#### WORK INSTRUCTIONS
What lines in the data below mention the string "your"? Copy them out.

#### RECORD EXTRACTS
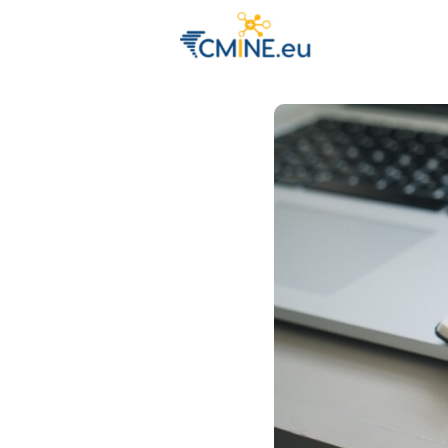
Groups
Eve
Engage with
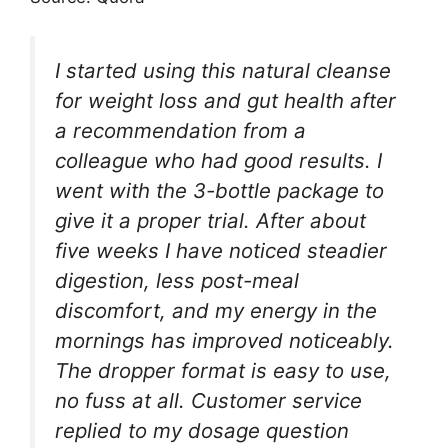
I started using this natural cleanse
for weight loss and gut health after
a recommendation from a
colleague who had good results. I
went with the 3-bottle package to
give it a proper trial. After about
five weeks I have noticed steadier
digestion, less post-meal
discomfort, and my energy in the
mornings has improved noticeably.
The dropper format is easy to use,
no fuss at all. Customer service
replied to my dosage question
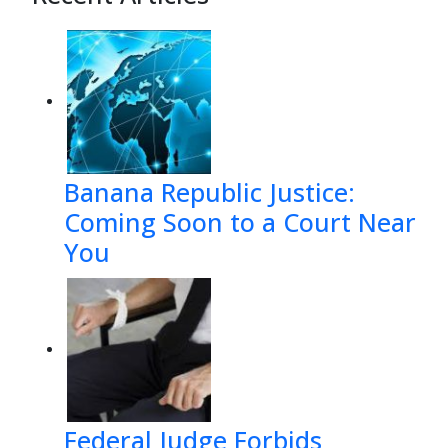
Banana Republic Justice:
Coming Soon to a Court Near
You
Federal Judge Forbids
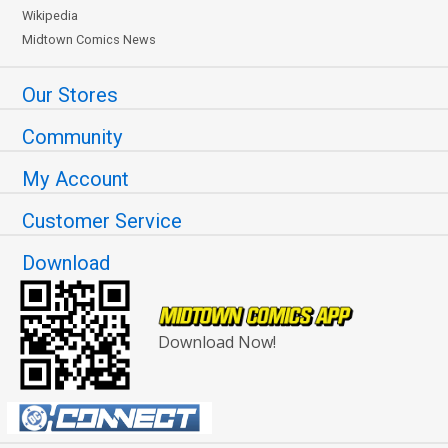
Wikipedia
Midtown Comics News
Our Stores
Community
My Account
Customer Service
Download
Download Now!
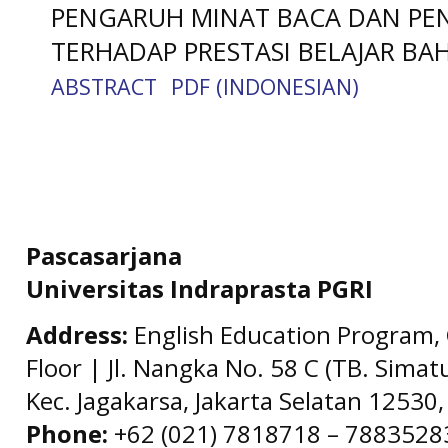
PENGARUH MINAT BACA DAN PE
TERHADAP PRESTASI BELAJAR BA
ABSTRACT
PDF (INDONESIAN)
Pascasarjana
Universitas Indraprasta PGRI
Address:
English Education Program, 
Floor | Jl. Nangka No. 58 C (TB. Simat
Kec. Jagakarsa, Jakarta Selatan 12530,
Phone:
+62 (021) 7818718 – 78835283 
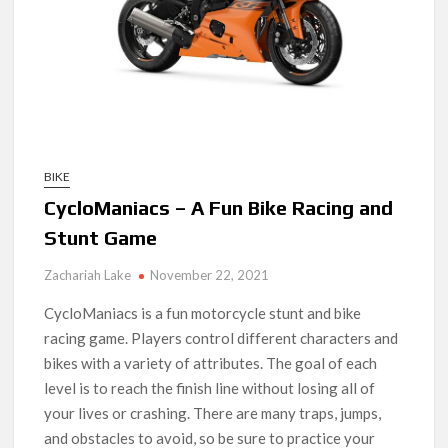
BIKE
CycloManiacs – A Fun Bike Racing and
Stunt Game
Zachariah Lake
November 22, 2021
CycloManiacs is a fun motorcycle stunt and bike
racing game. Players control different characters and
bikes with a variety of attributes. The goal of each
level is to reach the finish line without losing all of
your lives or crashing. There are many traps, jumps,
and obstacles to avoid, so be sure to practice your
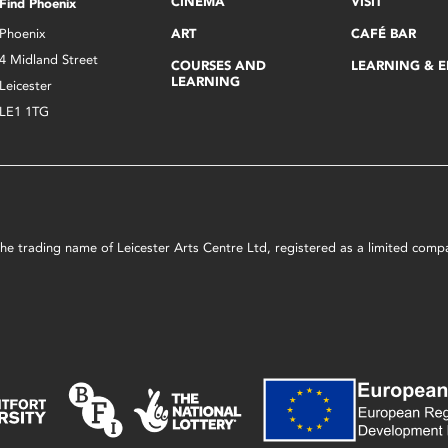
CINEMA
VISIT
Find Phoenix
Phoenix
ART
CAFÉ BAR
4 Midland Street
COURSES AND
LEARNING & 
LEARNING
Leicester
LE1 1TG
s the trading name of Leicester Arts Centre Ltd, registered as a limited co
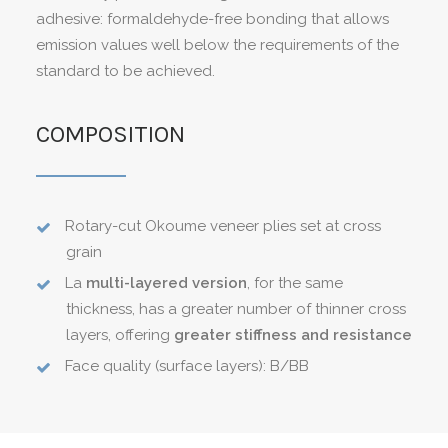
adhesive: formaldehyde-free bonding that allows
emission values well below the requirements of the
standard to be achieved.
COMPOSITION
Rotary-cut Okoume veneer plies set at cross
grain
La
multi-layered version
, for the same
thickness, has a greater number of thinner cross
layers, offering
greater stiffness and resistance
Face quality (surface layers): B/BB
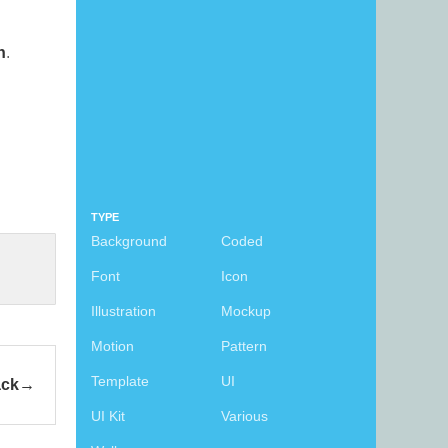
n
.
TYPE
Background
Coded
Font
Icon
Illustration
Mockup
Motion
Pattern
Template
UI
ack
UI Kit
Various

#### FINISHED TASK
your lives or crashing. There are many traps, jumps,
and obstacles to avoid, so be sure to practice your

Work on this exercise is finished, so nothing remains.